Laryngoplasty is reparative or plastic surgery to the larynx.


Laryngeal function

The larynx or voice box is an organ in the neck involved in breathing, voice, coughing and swallowing.


The vocal cords are structures that open and close the laryngeal opening. When the vocal cords are open, breathing takes place. During swallowing the cords close the airway, to prevent food or fluid to enter the airways (aspiration). When you need to cough to expel mucus from your lungs, the cords close momentarily to build up pressure below the cords. They then open to expel the mucus from the lower airways. During speech the cords manipulate pitch and volume, which is essential for phonation.
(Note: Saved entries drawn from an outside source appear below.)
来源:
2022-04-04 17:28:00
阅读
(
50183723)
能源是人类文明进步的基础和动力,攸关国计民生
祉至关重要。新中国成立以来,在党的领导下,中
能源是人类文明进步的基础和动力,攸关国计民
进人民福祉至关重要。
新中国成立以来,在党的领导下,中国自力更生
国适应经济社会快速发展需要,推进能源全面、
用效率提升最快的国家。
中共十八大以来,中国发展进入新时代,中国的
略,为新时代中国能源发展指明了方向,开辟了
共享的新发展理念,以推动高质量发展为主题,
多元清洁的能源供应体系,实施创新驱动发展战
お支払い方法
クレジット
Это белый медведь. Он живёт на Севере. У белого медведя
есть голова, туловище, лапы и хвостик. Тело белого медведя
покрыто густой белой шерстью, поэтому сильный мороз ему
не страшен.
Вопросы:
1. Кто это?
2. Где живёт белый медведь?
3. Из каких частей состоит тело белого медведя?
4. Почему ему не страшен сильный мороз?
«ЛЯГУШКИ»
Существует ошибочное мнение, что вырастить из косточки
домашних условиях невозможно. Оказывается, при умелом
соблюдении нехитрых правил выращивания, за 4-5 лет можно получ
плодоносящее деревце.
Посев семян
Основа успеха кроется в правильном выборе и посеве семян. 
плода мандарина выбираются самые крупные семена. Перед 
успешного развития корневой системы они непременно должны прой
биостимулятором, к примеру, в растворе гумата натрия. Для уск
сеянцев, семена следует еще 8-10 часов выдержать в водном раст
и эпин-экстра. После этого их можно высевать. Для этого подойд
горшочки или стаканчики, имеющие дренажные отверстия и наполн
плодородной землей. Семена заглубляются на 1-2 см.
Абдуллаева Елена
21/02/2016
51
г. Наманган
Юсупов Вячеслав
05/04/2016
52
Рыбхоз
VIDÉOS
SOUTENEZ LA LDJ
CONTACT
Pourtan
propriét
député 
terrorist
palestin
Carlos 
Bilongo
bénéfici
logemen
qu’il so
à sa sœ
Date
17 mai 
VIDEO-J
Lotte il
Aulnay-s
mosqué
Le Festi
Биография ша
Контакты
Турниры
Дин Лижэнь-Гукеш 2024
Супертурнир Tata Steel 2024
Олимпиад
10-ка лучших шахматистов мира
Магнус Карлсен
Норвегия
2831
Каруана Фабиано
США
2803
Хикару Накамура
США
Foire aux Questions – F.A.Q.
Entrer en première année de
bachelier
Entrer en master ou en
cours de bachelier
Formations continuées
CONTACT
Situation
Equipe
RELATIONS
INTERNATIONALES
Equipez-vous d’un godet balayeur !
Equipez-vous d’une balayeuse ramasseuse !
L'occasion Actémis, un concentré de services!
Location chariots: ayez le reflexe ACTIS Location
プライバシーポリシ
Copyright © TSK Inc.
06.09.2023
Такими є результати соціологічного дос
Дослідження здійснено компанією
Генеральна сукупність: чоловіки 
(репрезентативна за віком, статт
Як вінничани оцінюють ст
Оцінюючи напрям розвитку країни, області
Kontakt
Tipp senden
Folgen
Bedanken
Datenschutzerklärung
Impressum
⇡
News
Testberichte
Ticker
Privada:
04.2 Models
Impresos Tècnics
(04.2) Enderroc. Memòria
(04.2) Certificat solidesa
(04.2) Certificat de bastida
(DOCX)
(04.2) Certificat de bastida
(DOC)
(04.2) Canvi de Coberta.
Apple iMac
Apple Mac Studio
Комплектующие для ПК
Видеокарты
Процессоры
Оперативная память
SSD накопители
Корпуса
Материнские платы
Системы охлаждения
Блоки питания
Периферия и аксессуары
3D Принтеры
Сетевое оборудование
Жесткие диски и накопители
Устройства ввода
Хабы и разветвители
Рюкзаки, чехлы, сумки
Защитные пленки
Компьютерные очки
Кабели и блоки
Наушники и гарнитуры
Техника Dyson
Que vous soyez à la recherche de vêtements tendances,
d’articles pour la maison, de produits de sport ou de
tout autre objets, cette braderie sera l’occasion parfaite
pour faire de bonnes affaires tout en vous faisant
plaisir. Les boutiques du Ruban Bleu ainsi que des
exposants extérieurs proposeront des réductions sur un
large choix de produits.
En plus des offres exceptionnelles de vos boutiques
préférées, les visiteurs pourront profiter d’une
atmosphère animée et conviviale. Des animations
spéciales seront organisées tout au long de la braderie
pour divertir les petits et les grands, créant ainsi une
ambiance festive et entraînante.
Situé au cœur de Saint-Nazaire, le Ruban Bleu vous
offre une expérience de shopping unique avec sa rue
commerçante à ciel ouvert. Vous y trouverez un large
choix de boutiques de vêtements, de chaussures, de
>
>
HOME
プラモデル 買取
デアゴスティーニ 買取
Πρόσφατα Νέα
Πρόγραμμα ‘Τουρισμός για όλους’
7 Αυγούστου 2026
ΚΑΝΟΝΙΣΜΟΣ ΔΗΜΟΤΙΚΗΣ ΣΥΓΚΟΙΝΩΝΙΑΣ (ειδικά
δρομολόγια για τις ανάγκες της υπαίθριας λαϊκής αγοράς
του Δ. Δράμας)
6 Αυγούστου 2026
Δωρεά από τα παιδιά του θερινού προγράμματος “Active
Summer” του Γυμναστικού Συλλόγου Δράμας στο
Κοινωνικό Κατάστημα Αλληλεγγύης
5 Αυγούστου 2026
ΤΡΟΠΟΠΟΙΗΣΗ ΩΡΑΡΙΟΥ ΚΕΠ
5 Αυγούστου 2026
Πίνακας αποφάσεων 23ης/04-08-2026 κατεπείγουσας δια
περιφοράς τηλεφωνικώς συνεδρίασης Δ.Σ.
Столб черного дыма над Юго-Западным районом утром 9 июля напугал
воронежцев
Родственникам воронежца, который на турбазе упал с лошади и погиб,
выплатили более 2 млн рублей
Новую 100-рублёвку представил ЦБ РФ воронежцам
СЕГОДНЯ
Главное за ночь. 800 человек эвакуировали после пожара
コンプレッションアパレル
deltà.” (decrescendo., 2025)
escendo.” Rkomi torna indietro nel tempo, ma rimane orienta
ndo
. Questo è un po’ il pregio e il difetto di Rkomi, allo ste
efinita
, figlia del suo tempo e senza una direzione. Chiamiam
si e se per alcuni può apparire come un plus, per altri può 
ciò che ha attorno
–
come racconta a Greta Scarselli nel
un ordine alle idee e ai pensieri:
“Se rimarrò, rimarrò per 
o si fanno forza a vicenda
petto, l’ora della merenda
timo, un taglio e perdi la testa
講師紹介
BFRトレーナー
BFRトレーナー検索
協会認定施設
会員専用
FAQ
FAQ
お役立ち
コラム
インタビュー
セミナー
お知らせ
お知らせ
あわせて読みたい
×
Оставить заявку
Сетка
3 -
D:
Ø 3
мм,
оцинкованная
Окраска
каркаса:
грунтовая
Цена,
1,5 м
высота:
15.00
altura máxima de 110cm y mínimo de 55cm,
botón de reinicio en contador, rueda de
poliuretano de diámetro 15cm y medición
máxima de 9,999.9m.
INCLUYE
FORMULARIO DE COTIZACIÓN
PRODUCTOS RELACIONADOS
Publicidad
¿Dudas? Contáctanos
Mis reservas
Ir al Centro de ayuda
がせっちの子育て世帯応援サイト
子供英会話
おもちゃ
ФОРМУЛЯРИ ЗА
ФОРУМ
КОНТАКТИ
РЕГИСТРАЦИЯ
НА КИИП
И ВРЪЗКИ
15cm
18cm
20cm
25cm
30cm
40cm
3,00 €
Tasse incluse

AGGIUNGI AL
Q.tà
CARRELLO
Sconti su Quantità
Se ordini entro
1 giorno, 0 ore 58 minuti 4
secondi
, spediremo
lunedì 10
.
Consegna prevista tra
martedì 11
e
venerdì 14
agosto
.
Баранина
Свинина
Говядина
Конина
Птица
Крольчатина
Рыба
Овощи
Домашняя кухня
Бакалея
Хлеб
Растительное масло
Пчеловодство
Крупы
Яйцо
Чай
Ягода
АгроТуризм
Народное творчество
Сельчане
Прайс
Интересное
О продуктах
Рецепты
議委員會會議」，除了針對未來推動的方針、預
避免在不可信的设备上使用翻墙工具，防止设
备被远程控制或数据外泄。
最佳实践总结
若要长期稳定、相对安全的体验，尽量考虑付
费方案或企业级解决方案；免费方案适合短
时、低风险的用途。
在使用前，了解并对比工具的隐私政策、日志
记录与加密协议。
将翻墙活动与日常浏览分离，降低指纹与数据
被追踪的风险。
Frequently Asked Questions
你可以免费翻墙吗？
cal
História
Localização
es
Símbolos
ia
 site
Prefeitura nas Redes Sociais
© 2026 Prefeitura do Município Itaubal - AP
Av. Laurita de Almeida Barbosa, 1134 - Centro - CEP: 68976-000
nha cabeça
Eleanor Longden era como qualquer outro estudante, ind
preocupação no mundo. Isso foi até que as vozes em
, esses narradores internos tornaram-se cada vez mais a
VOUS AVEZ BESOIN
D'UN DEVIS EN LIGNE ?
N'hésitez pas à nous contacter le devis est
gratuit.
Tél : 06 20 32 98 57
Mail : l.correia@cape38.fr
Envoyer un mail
As air rushes from the lungs out through the larynx, the vocal cords vibrate, producing sound. The upper portion of the throat and mouth then modifies this sound to produce voice.


The laryngeal inlet (glottis) is V shaped. The vocal cords are joined in the front and joints at the back are moved by muscles, between an open and closed position.

Management of upper airways problems - 1

Vocal Cord Palsy

Most commonly due to nerve damage (thyroid surgery, tumors etc.). May also be caused by a brain injury. Usually only one vocal cord. The paralyzed cord does not lie in the middle, but of center (paramedian). Thus, the normal cord cannot close the glottis completely.  Symptoms are loss of voice, weak cough reflex and occasional aspiration. Treatment when recovery is not expected, is surgical medialization of the paralyzed vocal cord- Type 1 thyroplasty.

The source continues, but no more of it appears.